We have. So that's fair. 

FB : It's not in my slides, but there is a proposal to reducing or changing the resolution.

But I didn't know that it was controversial. I didn't add it in ly slides.

GDF :  No, I mean, that issue is real.

PD : Absolutely. Yeah, I anticipate that there isn't one mathematical operation to downsample. So we need to pick the one they like.

FB : Yes. But it was not done. Yeah, this DP type is really to pick up a region and you build a spectrum by just adding this.

GDF/ So we've got the same problem just with this, right? 

PD : It's an abstraction. But saying I want an image out of that cube is an abstract way of saying downsample the third axis. Right.

But not saying how. And so people won't really go for that. 

GDF : But that same logic would apply to having it be a factor, right? Yeah.

So if you're allowing it here, I mean, to be consistent, it should be allowed there as well. Yeah.

FB :  So again, if you see some inconsistencies, please write


GDF? :The nice thing with DP type, so this is my point of view, what I want to use instead of summation or whatever, is that actually what we are doing when we, it was already the case. 

FB : Oh yes, it was already the case for SODA 1.0. You are actually forcing the ObsCore parameters of the output of the response. Because the result you get has its own, it's a new data set.

It has its own ObsCore description. And what we are actually doing is forcing that. So DP type is related to data product type.

And in that case, you are forcing the output. So it's also consistent with ObsCore. 

GDF : So like if I started with a cube and I put DP type spectrum, I would be saying I want a skewer through the cube that gives me a- Yeah.

JD: The problem with this is that if you look at, say, DP type in ObsCore, you've got image or cube for the quantum meters at this point in time. So there's others as well, or spectrum. But if you look at, just to take our service as an example, we then go to, for an image, we'll then go to data product subtype.

And we might have zero maps, moment one maps, moement two maps. We might have weights maps and those sort of things.
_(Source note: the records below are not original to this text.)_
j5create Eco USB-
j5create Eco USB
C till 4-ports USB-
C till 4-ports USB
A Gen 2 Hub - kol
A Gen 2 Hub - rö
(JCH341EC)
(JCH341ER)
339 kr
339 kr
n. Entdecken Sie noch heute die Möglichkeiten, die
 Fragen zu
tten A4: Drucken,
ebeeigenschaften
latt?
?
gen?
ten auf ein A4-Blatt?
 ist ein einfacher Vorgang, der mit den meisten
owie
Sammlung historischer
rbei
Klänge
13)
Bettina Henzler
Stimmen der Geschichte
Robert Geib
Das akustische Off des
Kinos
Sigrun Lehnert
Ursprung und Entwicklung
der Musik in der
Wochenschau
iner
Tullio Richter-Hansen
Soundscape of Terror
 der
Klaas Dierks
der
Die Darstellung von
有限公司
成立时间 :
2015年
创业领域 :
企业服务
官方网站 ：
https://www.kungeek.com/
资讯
So there's a whole raft of things that have come out of this that we calculated from that cube, noise mapping.

And so the DP type is, let's say it's necessary, but not sufficient. It gets you part of the way, but doesn't get you all the way. What actual action you're trying to request.

GDF : I mean, I don't think there's anything wrong with our individual sites adding optional parameters to our services we have. This is just supposed to be a common core.
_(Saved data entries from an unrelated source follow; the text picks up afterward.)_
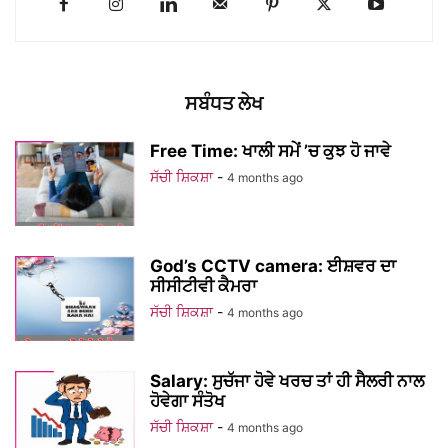
ਸਬੰਧਤ ਲੇਖ
Free Time: ਖਾਲੀ ਸਮੇਂ ’ਚ ਕੁਝ ਹੋ ਜਾਵੇ
ਸੱਚੀ ਸ਼ਿਕਸ਼ਾ
-
4 months ago
God’s CCTV camera: ਈਸ਼ਵਰ ਦਾ
ਸੀਸੀਟੀਵੀ ਕੈਮਰਾ
ਸੱਚੀ ਸ਼ਿਕਸ਼ਾ
-
4 months ago
Salary: ਸੁਚੱਜਾ ਹੋਵੇ ਖਰਚ ਤਾਂ ਹੀ ਸੈਲਰੀ ਨਾਲ
ਹੋਵੇਗਾ ਸੰਤੋਖ
ਸੱਚੀ ਸ਼ਿਕਸ਼ਾ
-
4 months ago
JD : Yeah, but the problem is that it doesn't specify what you want.

GDF : It says, I want to take a cube, I want an image out of that. But what image do you want? Well, no, I'm saying on your service, your service could have a data product subtype parameter. 

JD : Sure, absolutely.

But I guess I'm saying is that I don't see you can build a service which just takes I want an image from this cube and gives you back a result of the size of the image. 

FB : Currently, what I wrote, was inspired from the fact you had one example which you provide. I have seen your hand up Jesus

 You have in your service, in your CASDA service, you have example where you provide both the cutout which is a cube and the cutout which is a spectrum. Yes. And when I produced this text, I was thinking to your service.

JD : Yeah, I understood. 

FB : I see it exists. And what is written at the moment, it's just you sum up.

So it's the very basic thing. And for channels, summing up some channels, including everything, maybe it makes sense, I think.

JD : You could probably, I mean, you could define them, I guess.

JS :And then the question is that if there are plans of not doing looping, so the operations that are not cutout as such, that implies that a person that could even change the format of the output of the sample operation because it will not work. 

GDF : Yeah, some kind of operator parameter. 

JS : In principle, again , so that is not only for cutouts.

It's for anything, yeah, any transformations. In this case, so that is described even the signature of the cutout, how to do a cutout in the test. And maybe we need to be able to do that.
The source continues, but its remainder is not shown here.